▶ **Work item**: Within the data that follows, how many lines carry the string "para"? Give the number alone.

▶ **Stored data**:
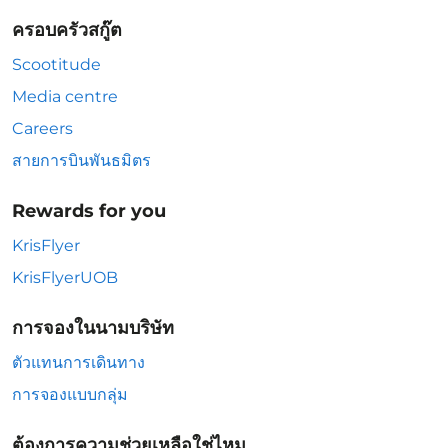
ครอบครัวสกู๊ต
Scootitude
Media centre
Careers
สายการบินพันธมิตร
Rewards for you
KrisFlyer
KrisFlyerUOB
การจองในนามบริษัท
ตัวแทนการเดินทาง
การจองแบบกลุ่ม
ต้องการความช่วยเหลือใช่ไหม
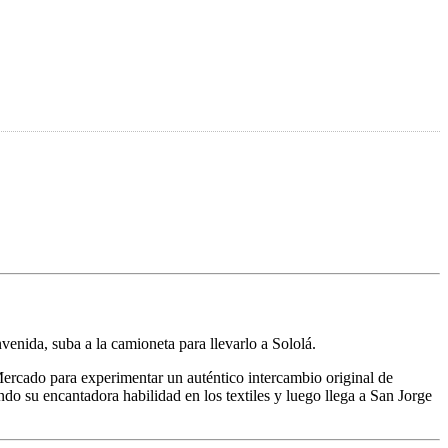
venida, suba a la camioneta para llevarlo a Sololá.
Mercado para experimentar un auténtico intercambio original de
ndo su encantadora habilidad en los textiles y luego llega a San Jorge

* * *

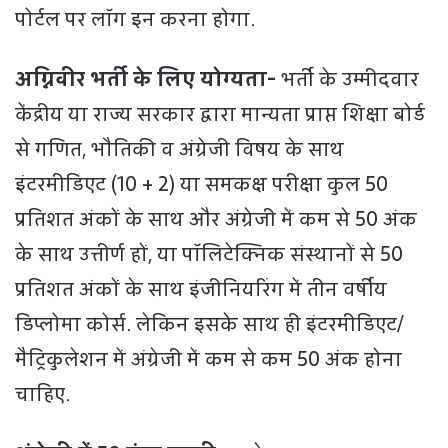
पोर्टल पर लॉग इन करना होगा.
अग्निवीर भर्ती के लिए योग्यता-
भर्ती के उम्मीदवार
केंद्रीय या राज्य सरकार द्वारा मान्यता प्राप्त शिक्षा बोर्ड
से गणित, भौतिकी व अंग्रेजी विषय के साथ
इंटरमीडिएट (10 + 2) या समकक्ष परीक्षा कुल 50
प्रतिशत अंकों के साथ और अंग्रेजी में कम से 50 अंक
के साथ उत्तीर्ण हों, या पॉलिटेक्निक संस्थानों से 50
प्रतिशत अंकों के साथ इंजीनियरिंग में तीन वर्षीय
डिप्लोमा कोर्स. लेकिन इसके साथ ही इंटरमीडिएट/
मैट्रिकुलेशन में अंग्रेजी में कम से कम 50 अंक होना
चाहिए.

▶ **Solution below**: 2